Directions
Go through the data below and work out how many lines contain "Aros"; the answer is the number alone.

=== Section Start ===

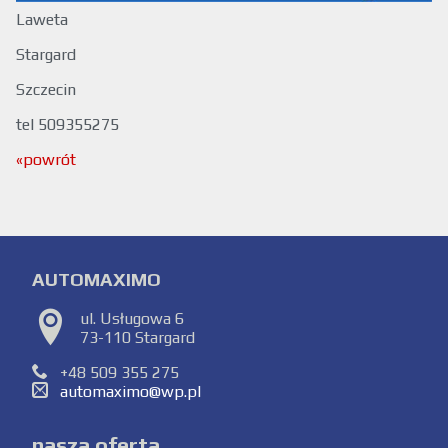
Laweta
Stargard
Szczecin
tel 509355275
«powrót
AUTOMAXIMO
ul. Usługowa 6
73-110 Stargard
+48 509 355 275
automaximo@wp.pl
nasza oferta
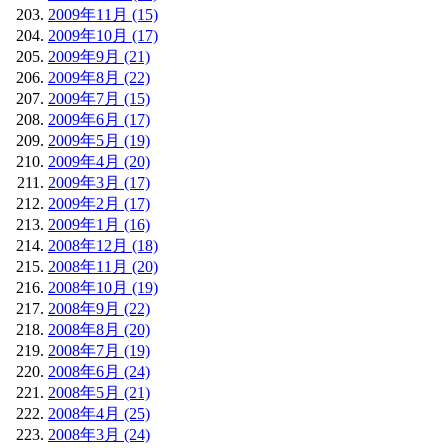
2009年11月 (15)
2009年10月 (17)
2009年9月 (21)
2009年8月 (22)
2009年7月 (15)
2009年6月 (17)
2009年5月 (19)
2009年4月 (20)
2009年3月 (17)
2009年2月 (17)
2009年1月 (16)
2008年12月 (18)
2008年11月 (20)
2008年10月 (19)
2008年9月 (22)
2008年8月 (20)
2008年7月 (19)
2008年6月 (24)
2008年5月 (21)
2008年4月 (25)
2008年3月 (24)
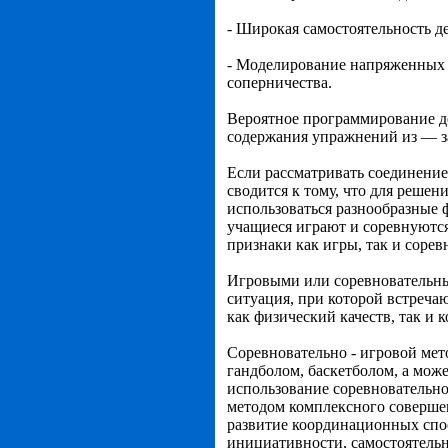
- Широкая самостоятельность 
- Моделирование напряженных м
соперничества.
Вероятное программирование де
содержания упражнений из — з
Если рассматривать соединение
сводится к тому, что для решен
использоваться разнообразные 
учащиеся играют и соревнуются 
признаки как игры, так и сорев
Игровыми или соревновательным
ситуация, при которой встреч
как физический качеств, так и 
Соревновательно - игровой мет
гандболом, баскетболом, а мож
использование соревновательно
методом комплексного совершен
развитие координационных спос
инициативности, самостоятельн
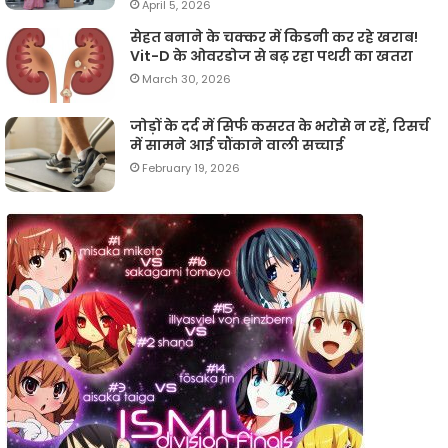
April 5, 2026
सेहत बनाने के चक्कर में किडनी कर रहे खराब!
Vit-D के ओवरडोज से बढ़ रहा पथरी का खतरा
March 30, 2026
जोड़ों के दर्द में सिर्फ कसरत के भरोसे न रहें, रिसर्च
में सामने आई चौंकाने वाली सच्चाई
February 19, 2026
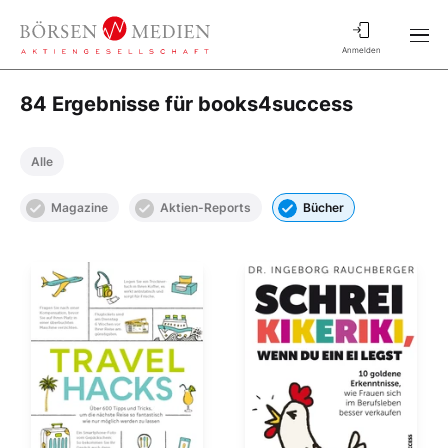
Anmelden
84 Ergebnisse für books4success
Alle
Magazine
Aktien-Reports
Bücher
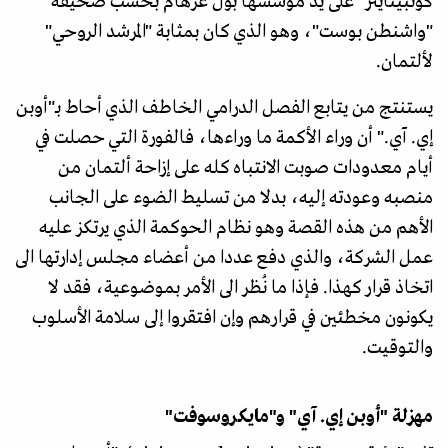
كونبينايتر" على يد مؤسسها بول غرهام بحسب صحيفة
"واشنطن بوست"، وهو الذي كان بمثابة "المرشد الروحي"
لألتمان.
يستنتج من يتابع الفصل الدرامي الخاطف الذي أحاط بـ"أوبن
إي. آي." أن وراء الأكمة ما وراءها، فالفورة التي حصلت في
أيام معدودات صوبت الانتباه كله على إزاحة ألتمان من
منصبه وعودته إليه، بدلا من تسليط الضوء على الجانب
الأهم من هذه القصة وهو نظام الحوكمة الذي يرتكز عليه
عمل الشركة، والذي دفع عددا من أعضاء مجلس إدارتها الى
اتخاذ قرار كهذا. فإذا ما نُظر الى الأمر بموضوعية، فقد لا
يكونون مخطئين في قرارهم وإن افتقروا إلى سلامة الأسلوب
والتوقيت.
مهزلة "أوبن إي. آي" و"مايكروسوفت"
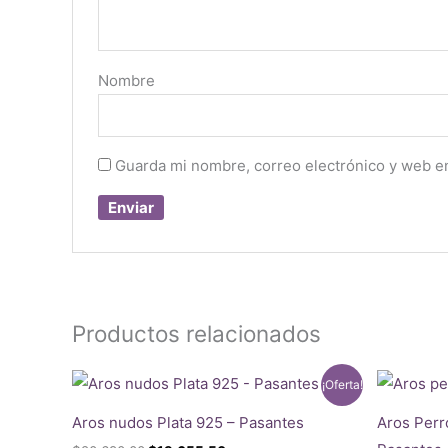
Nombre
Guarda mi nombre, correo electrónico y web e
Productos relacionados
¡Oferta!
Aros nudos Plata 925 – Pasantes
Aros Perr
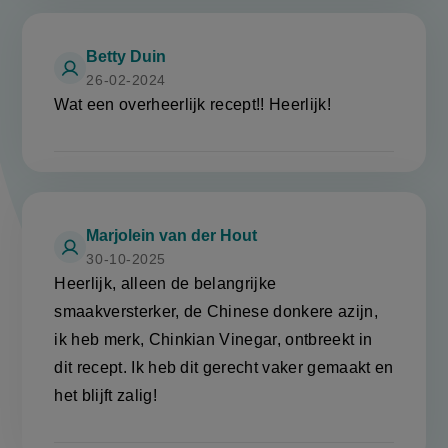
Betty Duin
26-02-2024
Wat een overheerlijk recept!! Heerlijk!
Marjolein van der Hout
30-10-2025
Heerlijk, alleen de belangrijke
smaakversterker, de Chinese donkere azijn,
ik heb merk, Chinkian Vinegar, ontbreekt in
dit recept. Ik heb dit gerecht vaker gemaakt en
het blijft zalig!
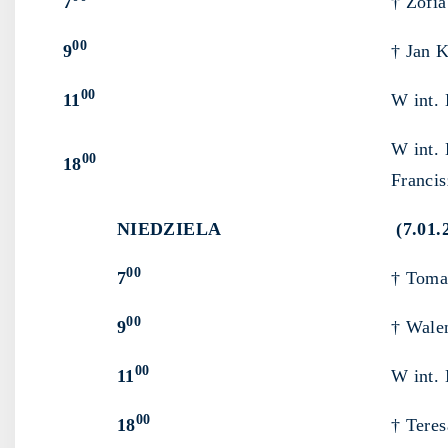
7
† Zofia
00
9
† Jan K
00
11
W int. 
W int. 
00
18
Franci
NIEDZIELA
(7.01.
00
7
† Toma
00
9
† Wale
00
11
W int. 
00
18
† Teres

=== Section End ===

Answer box
2